Transcribed page contents:
== Segment start ==
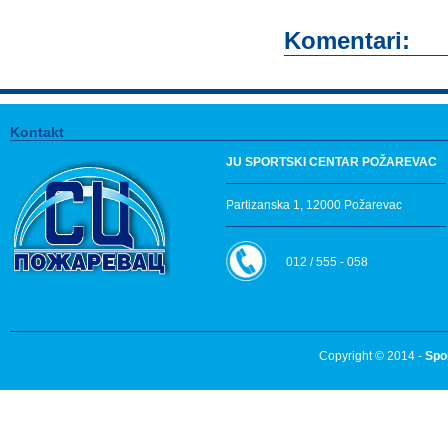
Komentari:
Kontakt
JU SPORTSKI CENTAR POŽAREVAC
Partizanska 1, 12000 Požarevac
012 / 555 - 058
Copyright © 2014 -
Spo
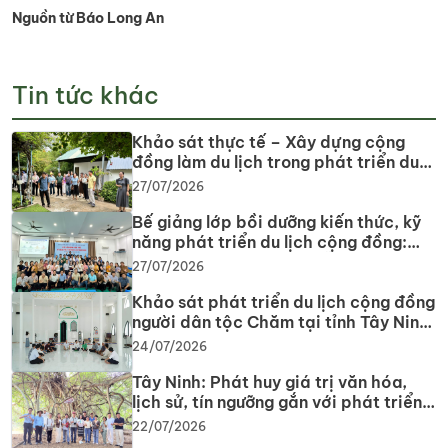
Nguồn từ Báo Long An
Tin tức khác
Khảo sát thực tế – Xây dựng cộng
đồng làm du lịch trong phát triển du
lịch cộng đồng tại tỉnh Tây Ninh
27/07/2026
Bế giảng lớp bồi dưỡng kiến thức, kỹ
năng phát triển du lịch cộng đồng:
Gắn lý thuyết với thực tiễn, lan tỏa tư
27/07/2026
duy, phát triển du lịch bền vững
Khảo sát phát triển du lịch cộng đồng
người dân tộc Chăm tại tỉnh Tây Ninh
năm 2026
24/07/2026
Tây Ninh: Phát huy giá trị văn hóa,
lịch sử, tín ngưỡng gắn với phát triển
du lịch
22/07/2026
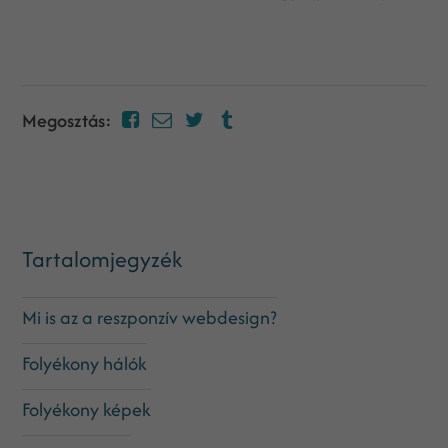
Megosztás:
Tartalomjegyzék
Mi is az a reszponzív webdesign?
Folyékony hálók
Folyékony képek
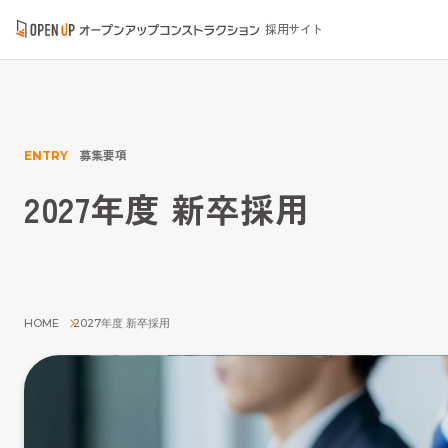
採用サイト
募集要項
ENTRY
2027年度 新卒採用
HOME
2027年度 新卒採用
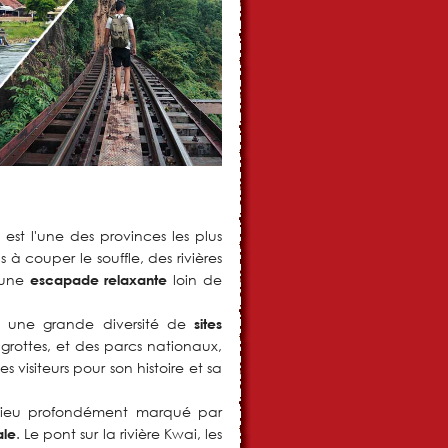
st l'une des provinces les plus
à couper le souffle, des rivières
 une
loin de
escapade relaxante
i une grande diversité de
sites
rottes, et des parcs nationaux,
les visiteurs pour son histoire et sa
lieu profondément marqué par
. Le pont sur la rivière Kwai, les
ale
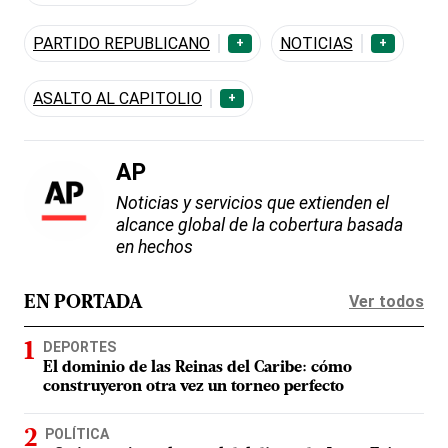
PARTIDO REPUBLICANO
NOTICIAS
+
+
ASALTO AL CAPITOLIO
+
AP
Noticias y servicios que extienden el
alcance global de la cobertura basada
en hechos
Ver todos
EN PORTADA
DEPORTES
El dominio de las Reinas del Caribe: cómo
construyeron otra vez un torneo perfecto
POLÍTICA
== Segment end ==
→ **WHAT THE TASK ASKS**:
Look over the records. Copy the lines that include the word "triển".

→ **TASK SOLUTION**:
đồng làm du lịch trong phát triển du
năng phát triển du lịch cộng đồng:
duy, phát triển du lịch bền vững
Khảo sát phát triển du lịch cộng đồng
lịch sử, tín ngưỡng gắn với phát triển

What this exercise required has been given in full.